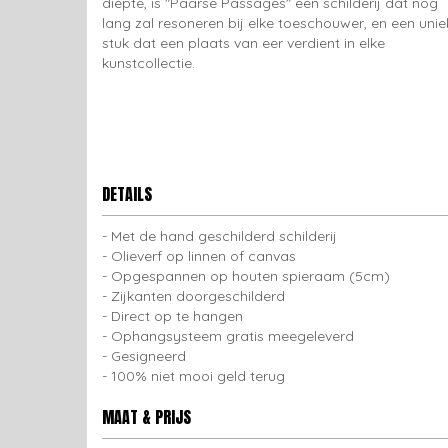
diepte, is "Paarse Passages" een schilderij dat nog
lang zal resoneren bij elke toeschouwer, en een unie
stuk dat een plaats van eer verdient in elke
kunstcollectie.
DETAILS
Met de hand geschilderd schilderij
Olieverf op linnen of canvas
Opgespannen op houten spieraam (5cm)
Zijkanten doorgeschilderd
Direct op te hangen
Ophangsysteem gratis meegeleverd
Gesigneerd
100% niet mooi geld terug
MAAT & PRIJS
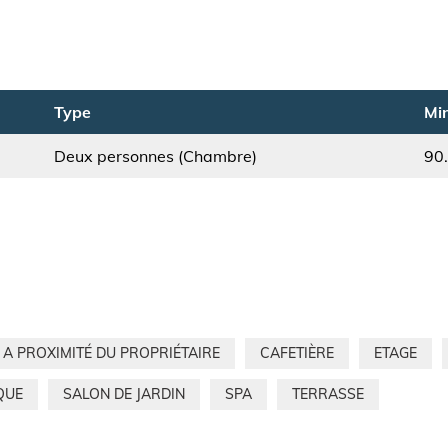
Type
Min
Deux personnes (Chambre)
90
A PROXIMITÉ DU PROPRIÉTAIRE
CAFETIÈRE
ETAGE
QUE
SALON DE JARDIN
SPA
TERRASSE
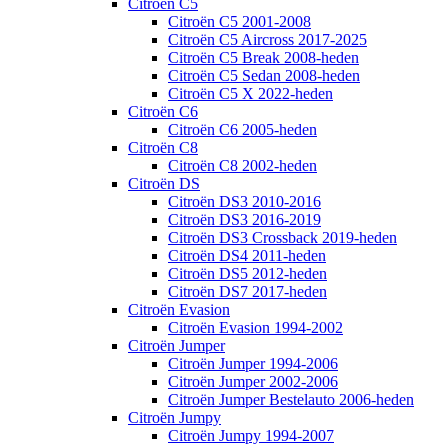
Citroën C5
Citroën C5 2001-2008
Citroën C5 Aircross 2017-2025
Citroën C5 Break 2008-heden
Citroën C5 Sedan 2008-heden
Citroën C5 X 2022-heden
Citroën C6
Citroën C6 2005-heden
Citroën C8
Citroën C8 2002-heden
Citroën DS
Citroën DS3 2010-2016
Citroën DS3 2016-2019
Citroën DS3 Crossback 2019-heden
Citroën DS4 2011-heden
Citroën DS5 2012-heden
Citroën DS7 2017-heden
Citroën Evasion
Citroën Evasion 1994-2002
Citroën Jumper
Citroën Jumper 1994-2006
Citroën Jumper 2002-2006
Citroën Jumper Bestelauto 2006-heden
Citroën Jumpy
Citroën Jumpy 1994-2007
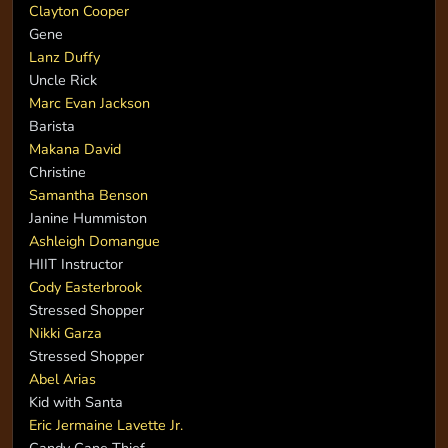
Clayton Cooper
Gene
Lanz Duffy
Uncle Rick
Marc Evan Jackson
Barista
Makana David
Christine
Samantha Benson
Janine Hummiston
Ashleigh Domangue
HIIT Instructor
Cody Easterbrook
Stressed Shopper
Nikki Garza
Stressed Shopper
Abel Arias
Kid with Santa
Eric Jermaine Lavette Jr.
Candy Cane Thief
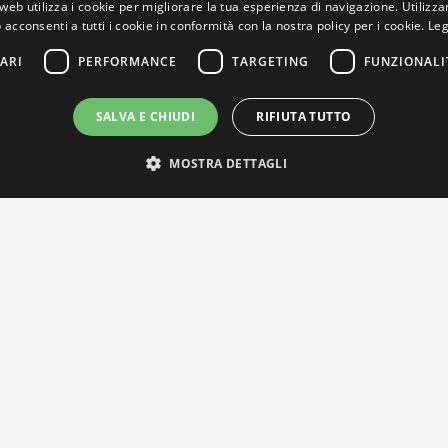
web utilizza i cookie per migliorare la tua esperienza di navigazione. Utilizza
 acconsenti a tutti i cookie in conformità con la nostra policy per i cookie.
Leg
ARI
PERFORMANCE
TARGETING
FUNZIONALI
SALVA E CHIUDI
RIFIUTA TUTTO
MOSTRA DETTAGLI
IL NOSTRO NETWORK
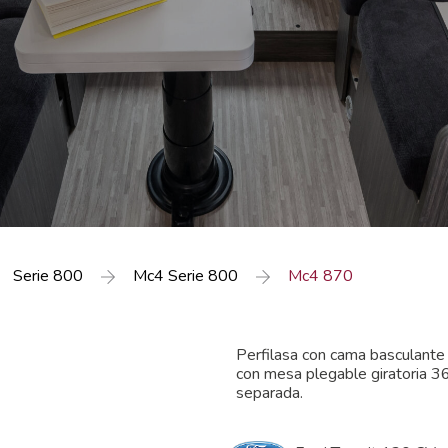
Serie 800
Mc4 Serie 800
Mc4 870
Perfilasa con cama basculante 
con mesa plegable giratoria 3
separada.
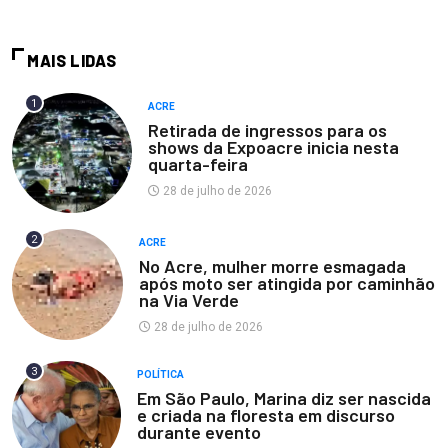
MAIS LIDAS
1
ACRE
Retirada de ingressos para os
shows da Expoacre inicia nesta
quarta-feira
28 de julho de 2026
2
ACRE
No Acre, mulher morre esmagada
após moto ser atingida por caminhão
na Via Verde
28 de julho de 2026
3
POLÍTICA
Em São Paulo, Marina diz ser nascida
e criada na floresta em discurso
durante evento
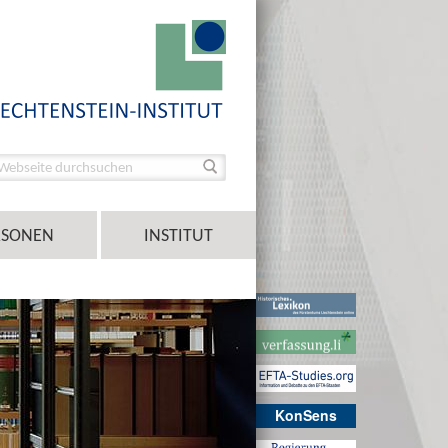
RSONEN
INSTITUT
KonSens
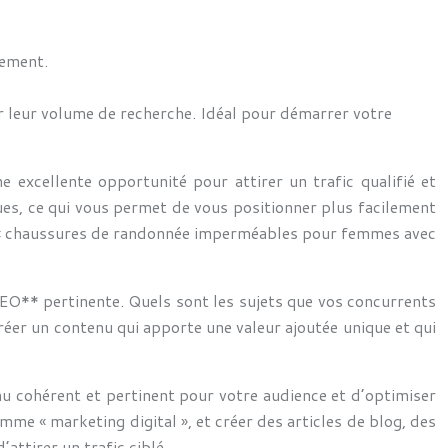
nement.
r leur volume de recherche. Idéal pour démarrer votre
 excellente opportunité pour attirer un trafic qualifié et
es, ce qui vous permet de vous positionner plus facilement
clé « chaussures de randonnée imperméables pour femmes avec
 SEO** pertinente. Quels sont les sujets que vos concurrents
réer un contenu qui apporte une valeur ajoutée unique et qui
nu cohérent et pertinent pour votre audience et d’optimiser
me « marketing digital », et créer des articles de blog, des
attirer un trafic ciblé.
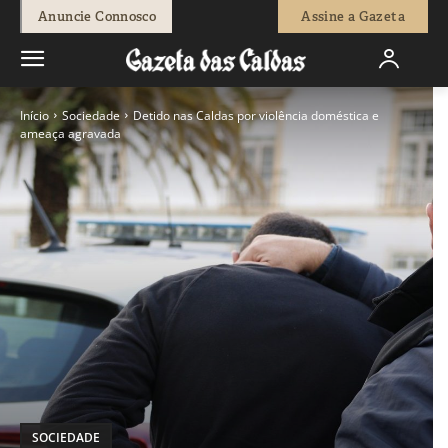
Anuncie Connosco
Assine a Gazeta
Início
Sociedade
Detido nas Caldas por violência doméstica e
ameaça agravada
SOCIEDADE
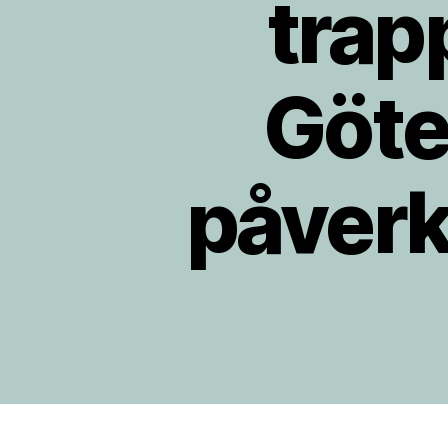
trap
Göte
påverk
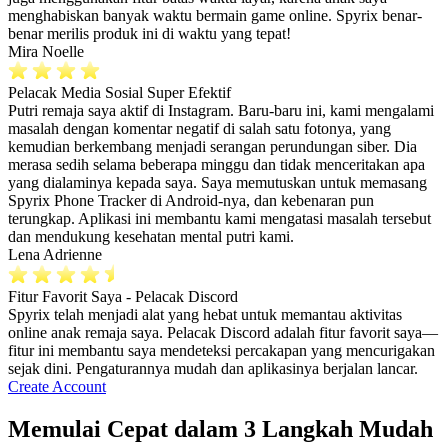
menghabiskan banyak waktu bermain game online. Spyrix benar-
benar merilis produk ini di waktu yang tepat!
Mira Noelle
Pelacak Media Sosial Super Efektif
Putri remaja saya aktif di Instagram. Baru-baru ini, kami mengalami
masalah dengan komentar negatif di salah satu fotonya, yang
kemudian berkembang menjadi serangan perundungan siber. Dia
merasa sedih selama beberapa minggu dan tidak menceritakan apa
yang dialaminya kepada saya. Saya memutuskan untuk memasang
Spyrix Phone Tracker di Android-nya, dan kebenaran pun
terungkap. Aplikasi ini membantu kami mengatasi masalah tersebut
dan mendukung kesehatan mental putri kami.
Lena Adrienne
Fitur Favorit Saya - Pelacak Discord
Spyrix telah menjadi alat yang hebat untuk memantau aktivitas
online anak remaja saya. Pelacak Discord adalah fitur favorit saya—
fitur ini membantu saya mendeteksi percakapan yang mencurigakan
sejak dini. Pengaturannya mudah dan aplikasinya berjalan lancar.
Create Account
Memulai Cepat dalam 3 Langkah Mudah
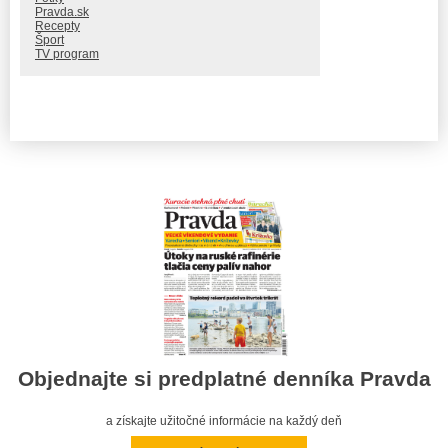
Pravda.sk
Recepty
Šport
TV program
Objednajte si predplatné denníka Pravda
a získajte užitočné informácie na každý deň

**ABOUT THIS TASK:** Note which lines carry the word "elke" in the material, then copy each of them.

**WRITTEN ANSWER:**
lang zal resoneren bij elke toeschouwer, en een unie
stuk dat een plaats van eer verdient in elke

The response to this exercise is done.